Although we report herein that all EGFR and KRAS mutations were mutually exclusive, the data presented here cannot comment rigorously on the mutual exclusivity of ALK rearrangements and mutations in EGFR and KRAS based on the mutational testing protocol we used. Once either an EGFR or a KRAS mutation was detected, ALK testing was not pursued routinely. Consequently, all patients with ALK rearrangements had WT EGFR and KRAS; however, we did not test all patients with EGFR and KRAS mutations for the coincident presence of ALK rearrangements. Our routine testing procedures were based on past series and our own internal series (article in preparation) that have demonstrated mutual exclusivity of these oncogenic events.20, 21 Recent data from the Lung Cancer Mutation Consortium demonstrated overlapping EGFR and KRAS mutations in 3 of 38 (8%) tumor samples that harbored rearrangements in ALK.27 We observed that the frequency of coincident EGFR or KRAS mutations in the 44 ALK rearranged tumors in our series was 0% (95% CI, 0%-10%).

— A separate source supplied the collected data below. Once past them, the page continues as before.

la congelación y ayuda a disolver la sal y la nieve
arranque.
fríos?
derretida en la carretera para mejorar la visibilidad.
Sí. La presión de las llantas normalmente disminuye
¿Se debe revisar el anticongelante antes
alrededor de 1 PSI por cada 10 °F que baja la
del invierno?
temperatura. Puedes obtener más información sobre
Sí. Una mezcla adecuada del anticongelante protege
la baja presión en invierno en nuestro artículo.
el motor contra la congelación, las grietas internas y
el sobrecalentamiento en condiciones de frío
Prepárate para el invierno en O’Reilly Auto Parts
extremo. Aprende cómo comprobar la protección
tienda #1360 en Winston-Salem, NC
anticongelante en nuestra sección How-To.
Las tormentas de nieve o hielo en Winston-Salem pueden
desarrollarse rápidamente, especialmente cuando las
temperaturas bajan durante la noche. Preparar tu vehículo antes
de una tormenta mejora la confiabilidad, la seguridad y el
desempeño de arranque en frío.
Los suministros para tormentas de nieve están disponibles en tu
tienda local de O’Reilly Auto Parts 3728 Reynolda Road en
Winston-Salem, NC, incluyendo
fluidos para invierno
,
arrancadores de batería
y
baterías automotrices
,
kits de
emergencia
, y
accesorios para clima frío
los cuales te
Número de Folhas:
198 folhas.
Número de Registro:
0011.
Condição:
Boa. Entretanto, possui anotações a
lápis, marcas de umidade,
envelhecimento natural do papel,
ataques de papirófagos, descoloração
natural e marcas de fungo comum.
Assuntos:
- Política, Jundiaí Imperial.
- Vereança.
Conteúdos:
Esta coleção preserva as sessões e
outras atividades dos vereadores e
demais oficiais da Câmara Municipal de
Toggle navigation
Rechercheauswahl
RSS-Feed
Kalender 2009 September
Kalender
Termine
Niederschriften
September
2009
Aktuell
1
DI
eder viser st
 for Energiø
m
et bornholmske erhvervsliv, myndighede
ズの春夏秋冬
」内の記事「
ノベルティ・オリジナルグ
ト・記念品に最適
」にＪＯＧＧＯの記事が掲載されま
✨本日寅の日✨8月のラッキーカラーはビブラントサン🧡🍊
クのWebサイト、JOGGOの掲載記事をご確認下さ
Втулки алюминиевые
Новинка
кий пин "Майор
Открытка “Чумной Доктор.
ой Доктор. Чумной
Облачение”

From a practical standpoint, although we advocate stratifying patients by genotype in clinical studies of targeted therapies, we recognize that this is sometimes not possible, particularly when a predictive biomarker has not been well characterized. Furthermore, despite state-of-the-art molecular testing, a known mutation will not be identified in many patients. Our data suggest that stratification of patients by smoking history should be performed in all trials in which genotype is not a prespecified eligibility criterion, given the significant prognostic difference that we observed. Various proportions of never-smokers and former/current smokers within treatment arms may confound survival results and should be accounted for at study inception rather than post hoc. Finally, we note that, although comorbidity, either in range or severity, was not captured by us as part of this study, its influence on survival apart from performance status was previously demonstrated by Toh et al to be nonsignificant on both univariate and multivariate analysis.28
In conclusion, our data demonstrate that never-smokers and former/current smokers with lung adenocarcinomas are not homogeneous subgroups. Each group is made up of individuals with a set of disparate mutations that, in sum, generates an overall prognosis. Never-smokers carry a higher proportion of EGFR mutations, but this should not lead to reflexive treatment of never-smokers with an EGFR TKI. Conversely, EGFR mutations do occur in former/current smokers, who exhibit similar survival outcomes as never-smokers when they receive treatment with EGFR TKIs. All patients with lung adenocarcinoma, regardless of smoking history, should undergo testing for EGFR mutations and rearrangements in ALK in an effort to match patients with an appropriate targeted therapy. Patients who are WT for EGFR and KRAS and who do not exhibit ALK rearrangements should have their tumors prioritized for future molecular profiling efforts. Clinical trials of unselected patients with lung adenocarcinoma and trials of patients who do not harbor mutations in EGFR/KRAS or rearrangements in ALK should be stratified by smoking history.
This work was supported by a grant from the National Cancer Institute (P01-CA129243).
CONFLICT OF INTEREST DISCLOSURES
Mark G. Kris is a consultant to Pfizer, Boehringer-Ingelheim, and Roche-China; Vincent A. Miller is a consultant to Clovis, Astellis, Genentech, Arqule, and Boehringer-Ingelheim.